"The owner was politely told we were better off moving to Elk Grove Village," says Jerry Shields, president of the company situated on a triangular property at 3705 N. Lincoln Ave., backing up to the Chicago Transit Authority Brown Line elevated tracks.

Shields says his firm is regularly courted by officials far outside the market in Wisconsin and Iowa, where free land and buildings, lower taxes and lower costs of doing business could be had. But he's staying put.

"The real plus is we have good people," Shields says of his highly-skilled work force. "The average tenure in our shop exceeds 10 years. And we have a city that, while it's not perfect, works and enables us to survive in Chicago. We don't want to go to Iowa. No matter how attractive those deals are, we want to stay in Chicago."

However, property taxes and contentious zoning issues give others in Shields' shoes a case of wanderlust. Taxes are top issue among industrial users, says DePaul University professor Jill Kickul, who analyzed NORBIC's data, while affordable space was third and zoning fifth. It would not surprise many at the group's industrial forum Thursday if zoning soared up the chart.

"Affordable land use for industrial development remains a critical issue," says Theodore J. Wysocki Jr., president of the Chicago Association of Neighborhood Development Organizations. The issue will intensify, he explains, as a city reform commission wraps up the city's first rewrite of the zoning code in more than four decades.
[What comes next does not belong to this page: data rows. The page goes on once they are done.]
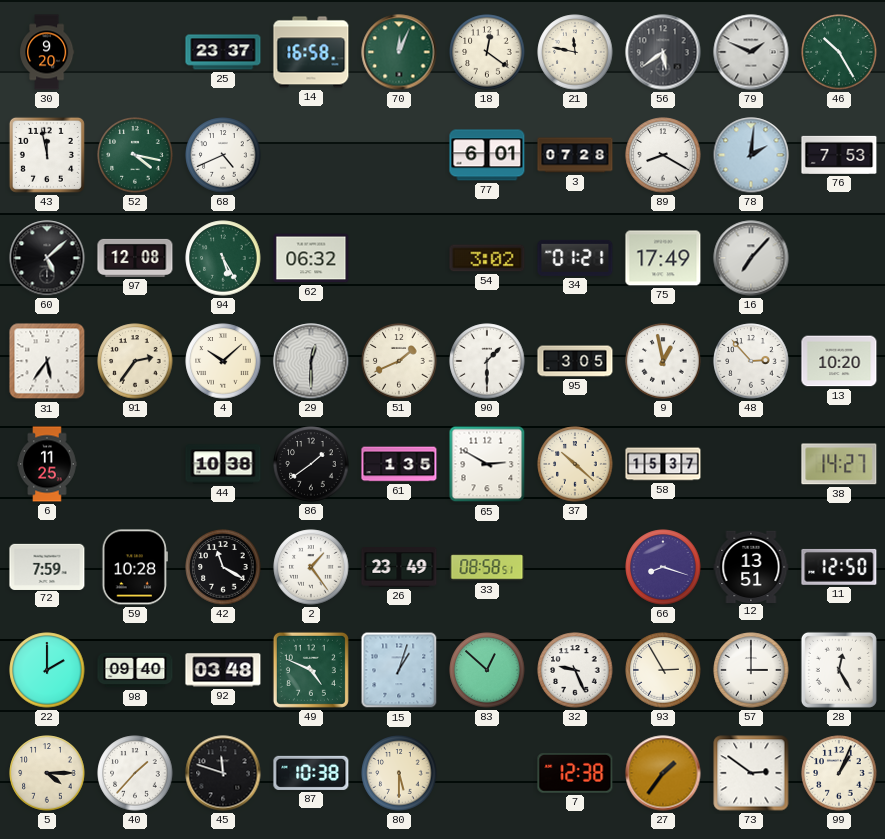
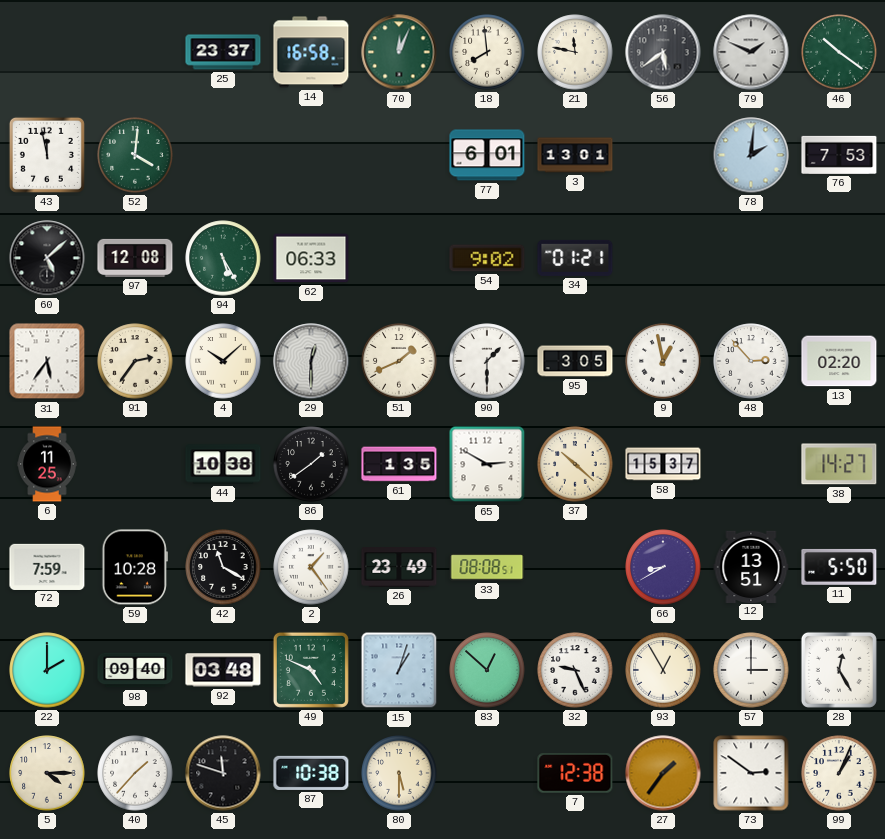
30: 9:20 -> none
18: 12:21 -> 7:59
46: 10:25 -> 10:21
52: 4:17 -> 4:01
68: 4:41 -> none
3: 07:28 -> 13:01
89: 8:20 -> none
62: 06:32 -> 06:33
54: 3:02 -> 9:02
75: 17:49 -> none
16: 7:07 -> none
13: 10:20 -> 02:20
33: 08:58 -> 08:08
66: 8:18 -> 8:40
11: 12:50 -> 5:50
93: 2:55 -> 12:55
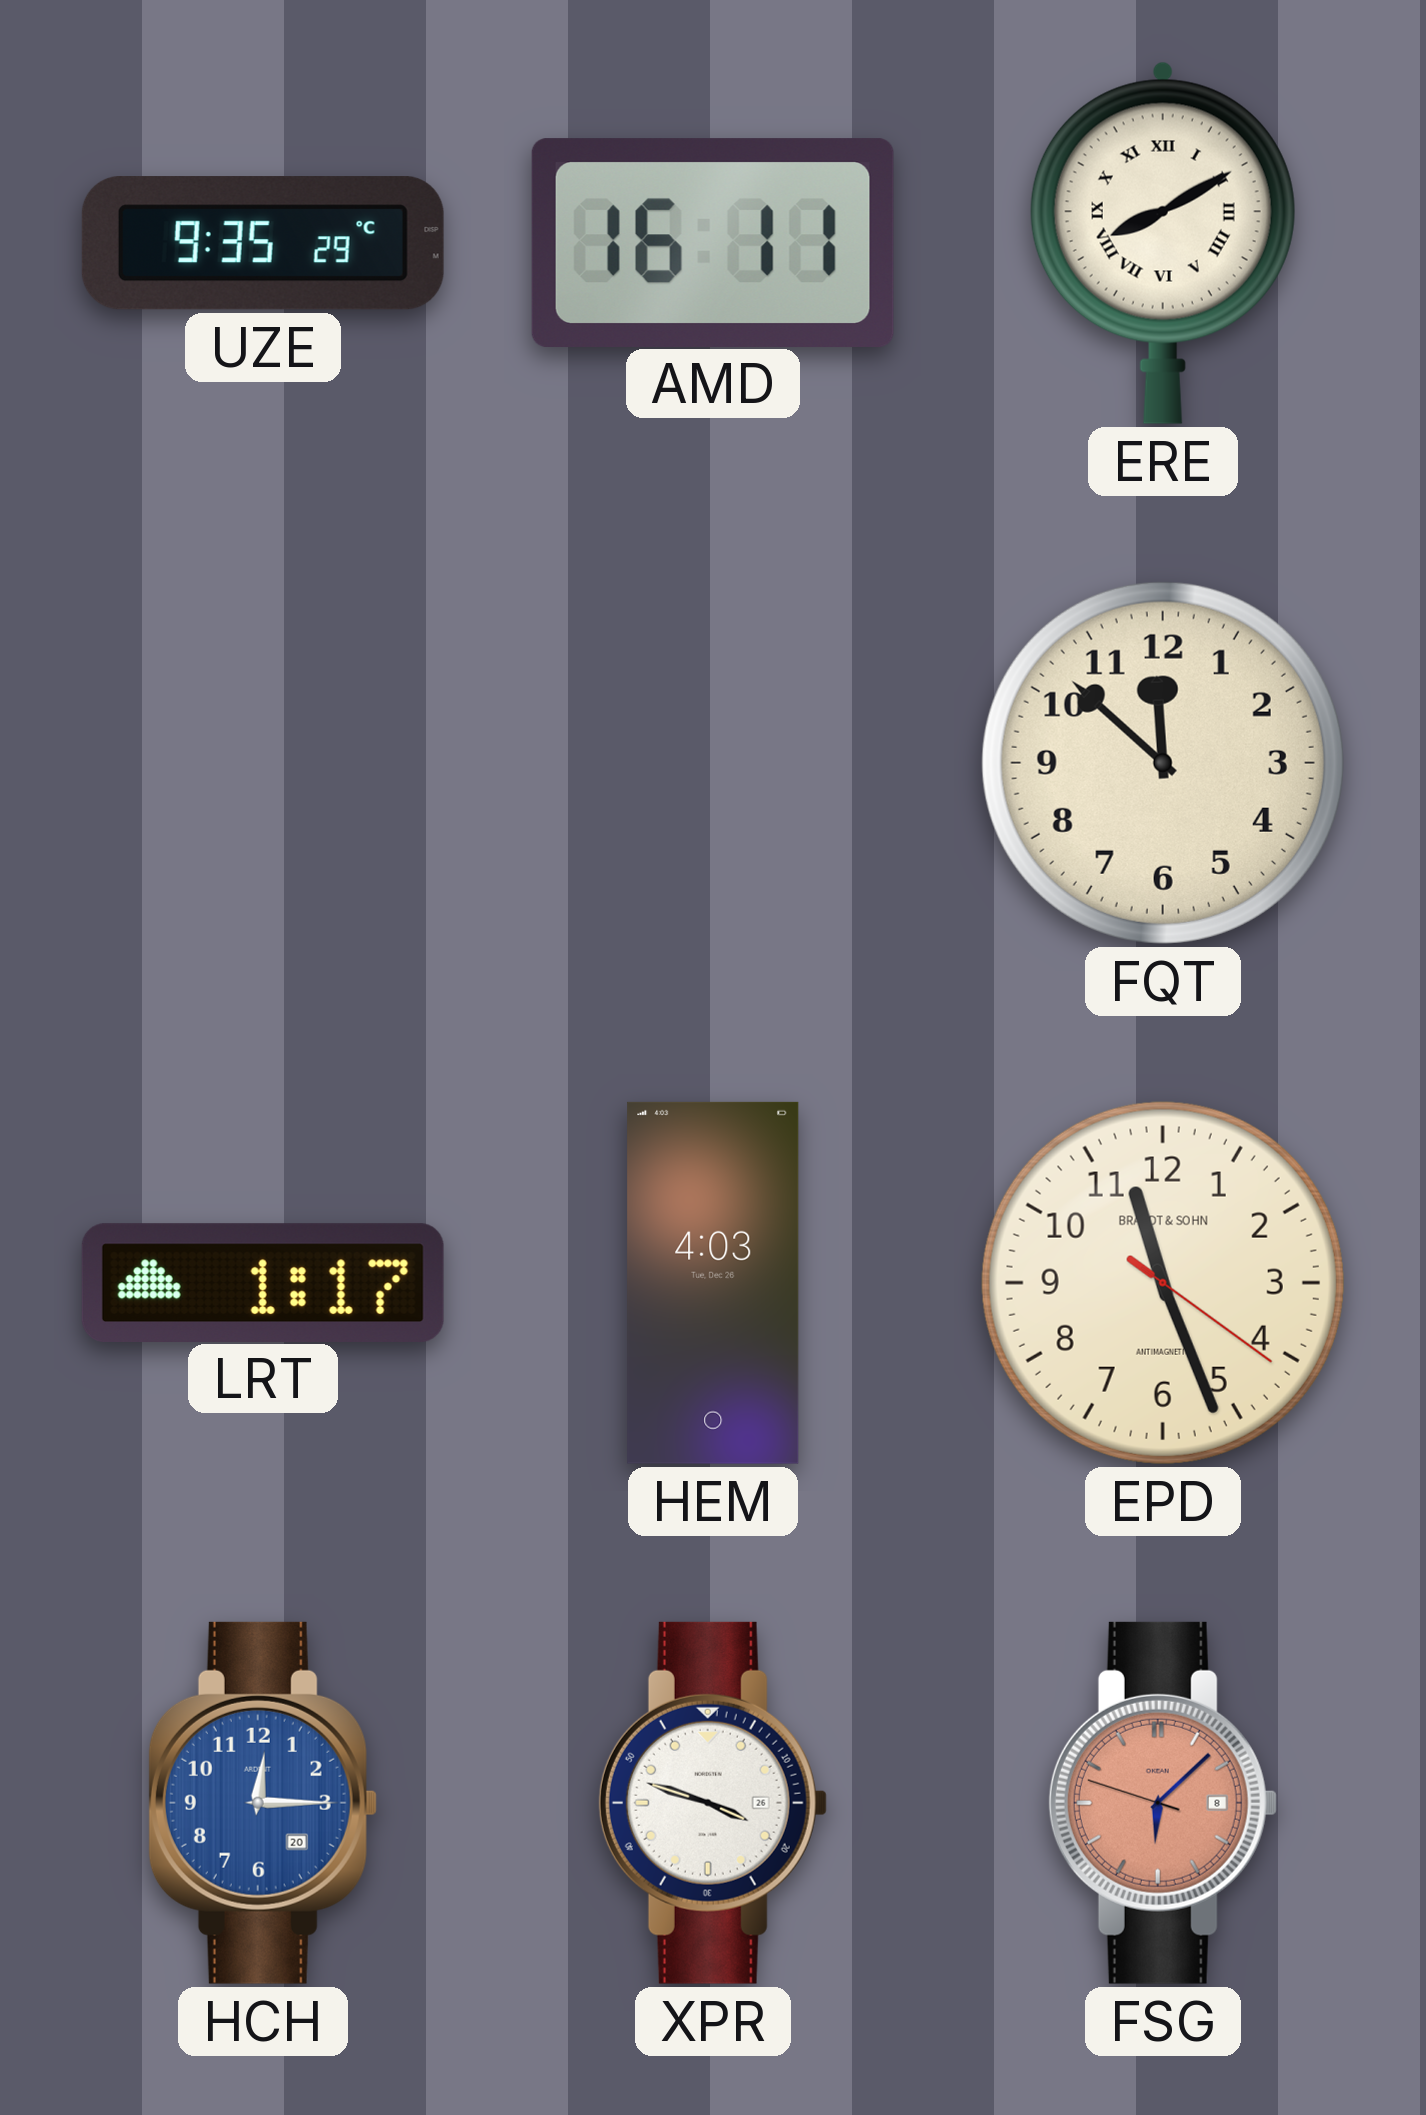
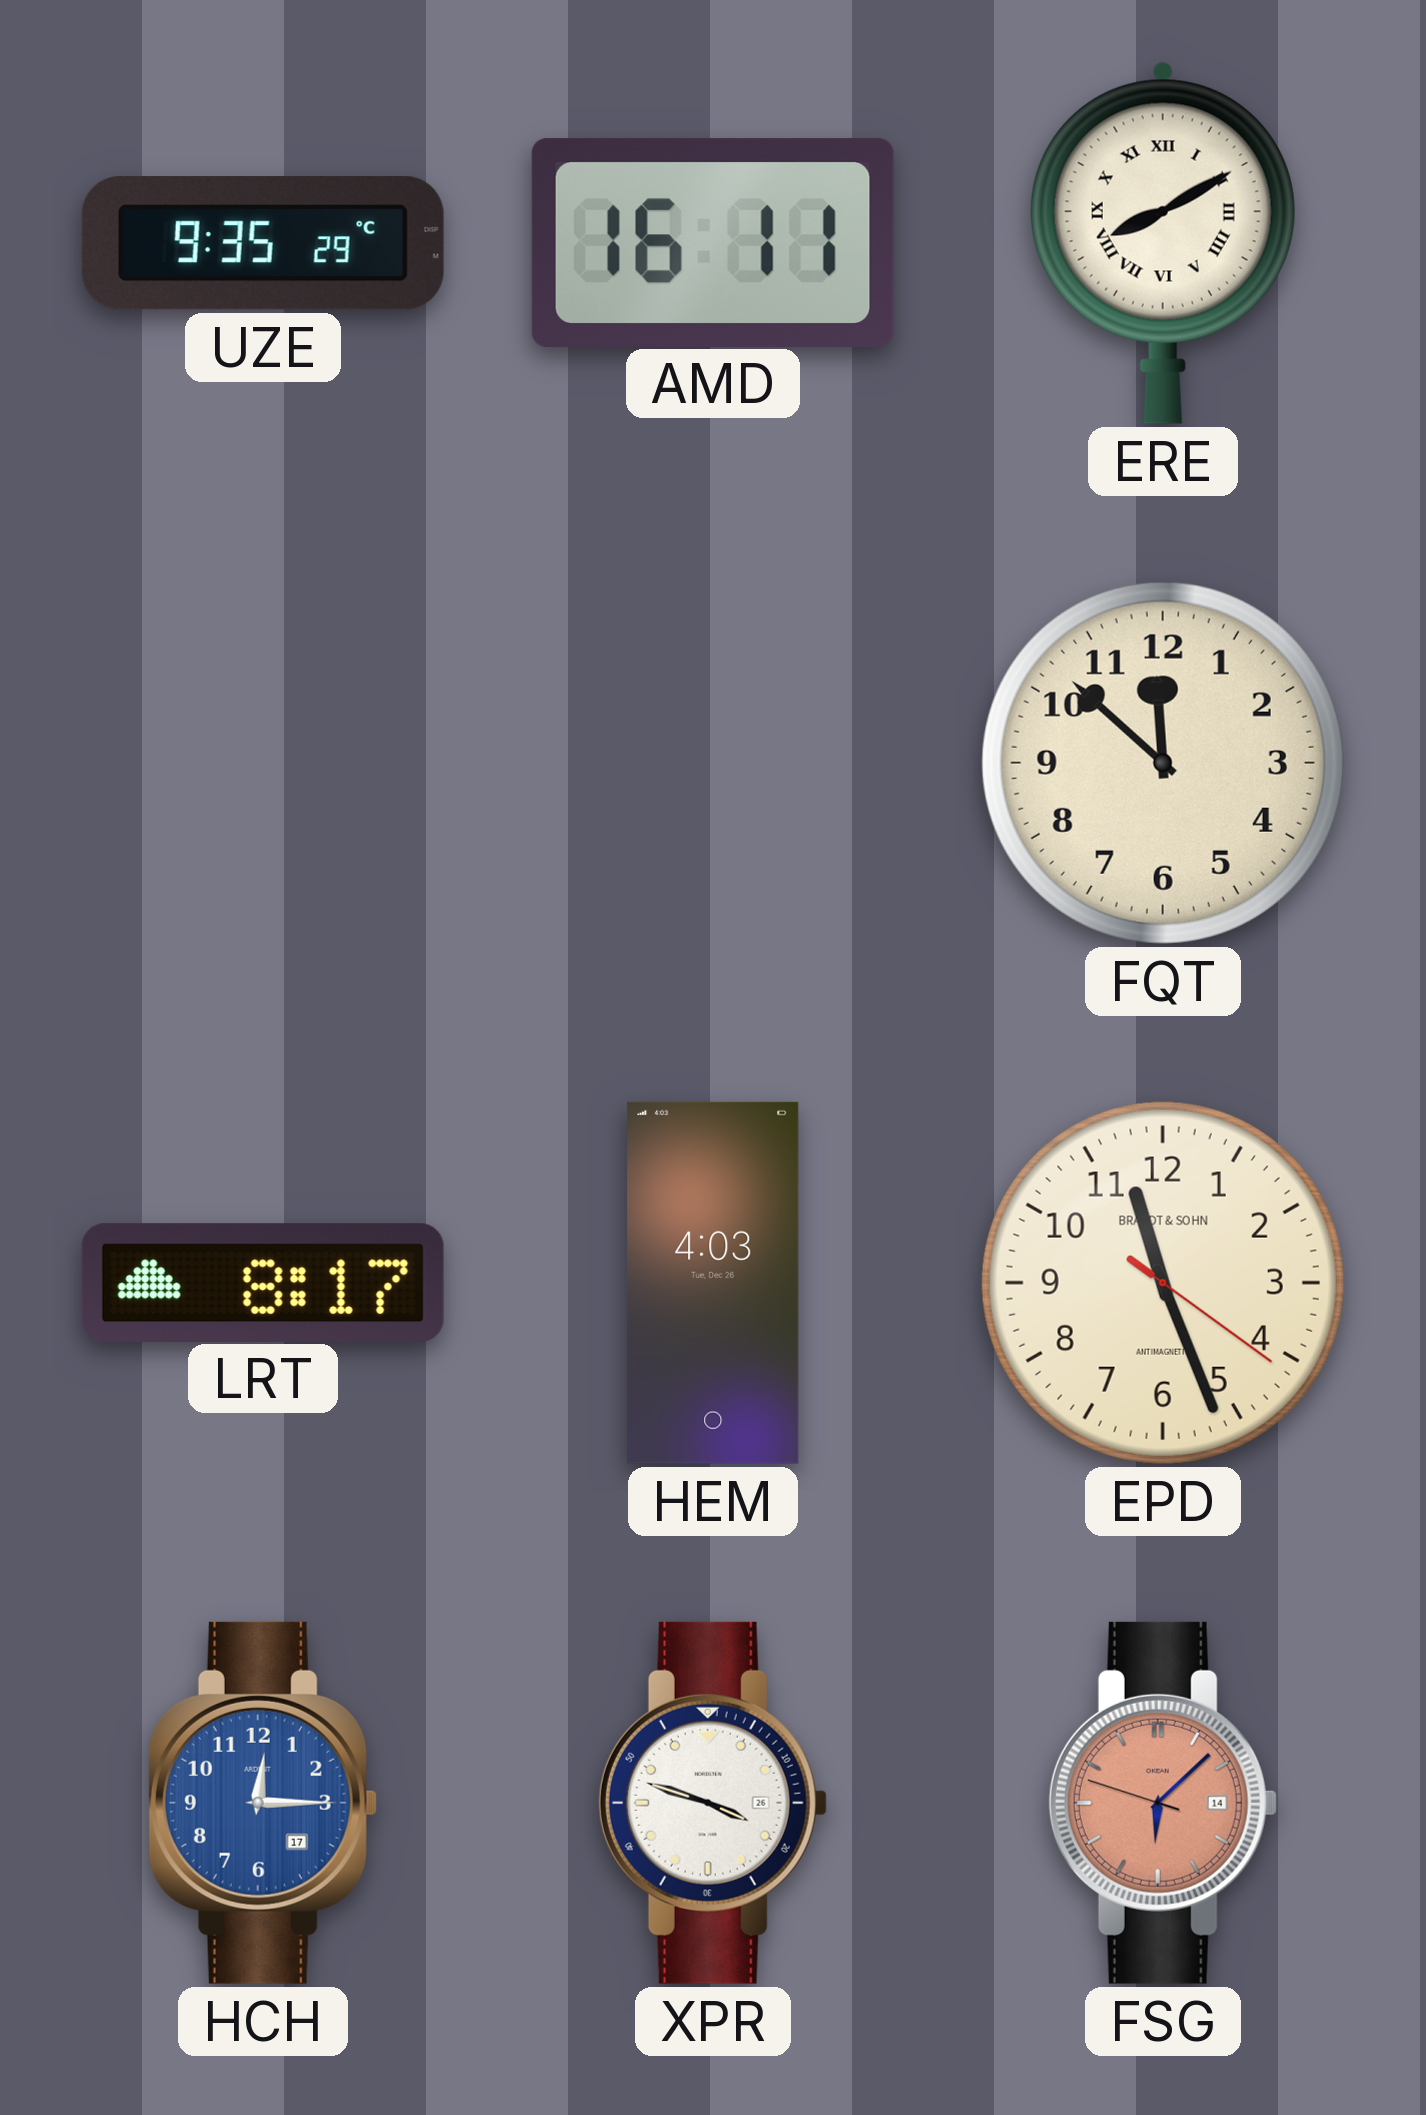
LRT: 1:17 -> 8:17
HCH date: 20 -> 17
FSG date: 8 -> 14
"This land use battle will become more fierce over the next two years," Wysocki says, adding it will be more contentious than the recently-completed aldermanic ward redrawing. Although the city has designated five Planned Manufacturing Districts, there will be pressure from some aldermen who wish to cave in to developers of luxury multifamily projects, he explains. The Near West and Near South sides will prove to be battlegrounds, Wysocki predicts. "The greed of speculators shouldn't dictate land use policy," he says.

The pressure is constant, one alderman notes."A day doesn't go by when I don't get a call from an eager developer who wants to take an industrial building and convert it to a lovely condominium project," says Alderman Gene Schulter, whose 47th ward includes Graymills, a company he helped keep in his early years on the job. "My job is to say 'no' to a lot of those developers."

Meanwhile, Trumbull's job is to get company leaders and industrial users such as Shields to say "yes" to staying in Chicago, even if it means relocating from redevelopment heavy areas such as West Lakeview and the rest of the North Side to the South and West sides. "Sometimes the existing sites aren't big enough or the surrounding neighborhood has changed," Trumbull explains. "Last year, we helped nine North Side companies move to industrial corridors. If there are 38 companies in your survey who want to relocate, I want to know who they are because we can help them move in the city."

If those firms are in Schulter's ward, they won't be automatically steered elsewhere. However, he is not naïve to the market realities. "You came to probably one of the hottest neighborhoods in the city of Chicago," Schulter says. "That's great, but we also have to work to have a balanced community, and that can be tough."